▶ **Transcribed page contents**:
§ §

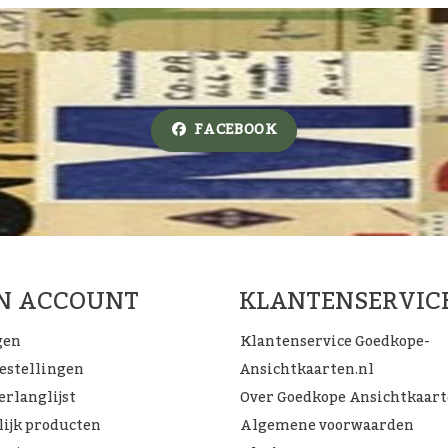
FACEBOOK
JN ACCOUNT
KLANTENSERVIC
gen
Klantenservice Goedkope-
bestellingen
Ansichtkaarten.nl
erlanglijst
Over Goedkope Ansichtkaar
lijk producten
Algemene voorwaarden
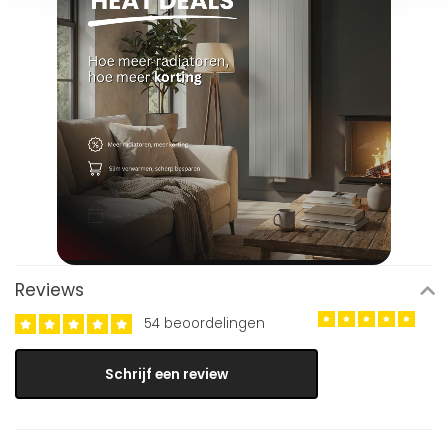
Reviews
54 beoordelingen
Schrijf een review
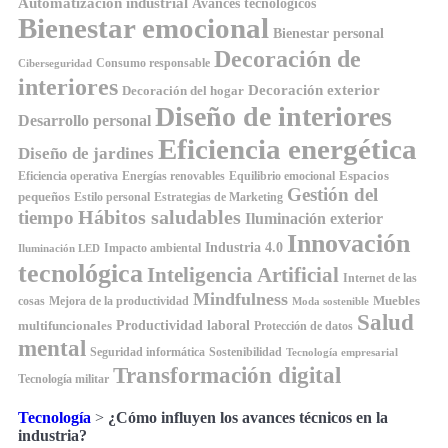
Automatización industrial
Avances tecnológicos
Bienestar emocional
Bienestar personal
Decoración de
Consumo responsable
Ciberseguridad
interiores
Decoración exterior
Decoración del hogar
Diseño de interiores
Desarrollo personal
Eficiencia energética
Diseño de jardines
Espacios
Equilibrio emocional
Eficiencia operativa
Energías renovables
Gestión del
pequeños
Estilo personal
Estrategias de Marketing
Hábitos saludables
tiempo
Iluminación exterior
Innovación
Industria 4.0
Impacto ambiental
Iluminación LED
tecnológica
Inteligencia Artificial
Internet de las
Mindfulness
Muebles
cosas
Mejora de la productividad
Moda sostenible
Salud
Productividad laboral
multifuncionales
Protección de datos
mental
Seguridad informática
Sostenibilidad
Tecnología empresarial
Transformación digital
Tecnología militar
Tecnología
>
¿Cómo influyen los avances técnicos en la
industria?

§ §

▶ **WHAT TO PRODUCE**:
Of the lines above, extract only those from the line with "Avances tecnológicos" to the line with "Internet de las", both included, exactly as written.

▶ **EXERCISE RESPONSE**:
Avances tecnológicos
Bienestar emocional
Bienestar personal
Decoración de
Consumo responsable
Ciberseguridad
interiores
Decoración exterior
Decoración del hogar
Diseño de interiores
Desarrollo personal
Eficiencia energética
Diseño de jardines
Espacios
Equilibrio emocional
Eficiencia operativa
Energías renovables
Gestión del
pequeños
Estilo personal
Estrategias de Marketing
Hábitos saludables
tiempo
Iluminación exterior
Innovación
Industria 4.0
Impacto ambiental
Iluminación LED
tecnológica
Inteligencia Artificial
Internet de las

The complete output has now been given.